Task instructions:
Each record must be copied in full and unchanged; any image it holds is excluded.

Material supplied:
• • • • • • •

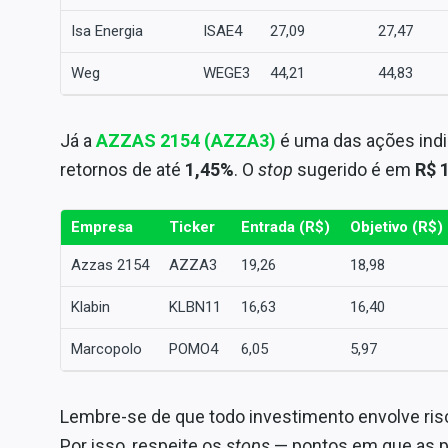
Isa Energia
ISAE4
27,09
27,47
Weg
WEGE3
44,21
44,83
Já
a
AZZAS 2154 (AZZA3)
é uma das ações ind
retornos de até
1,45%
. O
stop
sugerido é em
R$ 
Empresa
Ticker
Entrada (R$)
Objetivo (R$)
Azzas 2154
AZZA3
19,26
18,98
Klabin
KLBN11
16,63
16,40
Marcopolo
POMO4
6,05
5,97
Lembre-se de que todo investimento envolve risco
Por isso, respeite os
stops
— pontos em que as pe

• • • • • • •

The answer:
Isa Energia
ISAE4
27,09
27,47
Weg
WEGE3
44,21
44,83
Já
a
AZZAS 2154 (AZZA3)
é uma das ações ind
retornos de até
1,45%
. O
stop
sugerido é em
R$ 
Empresa
Ticker
Entrada (R$)
Objetivo (R$)
Azzas 2154
AZZA3
19,26
18,98
Klabin
KLBN11
16,63
16,40
Marcopolo
POMO4
6,05
5,97
Lembre-se de que todo investimento envolve risco
Por isso, respeite os
stops
— pontos em que as pe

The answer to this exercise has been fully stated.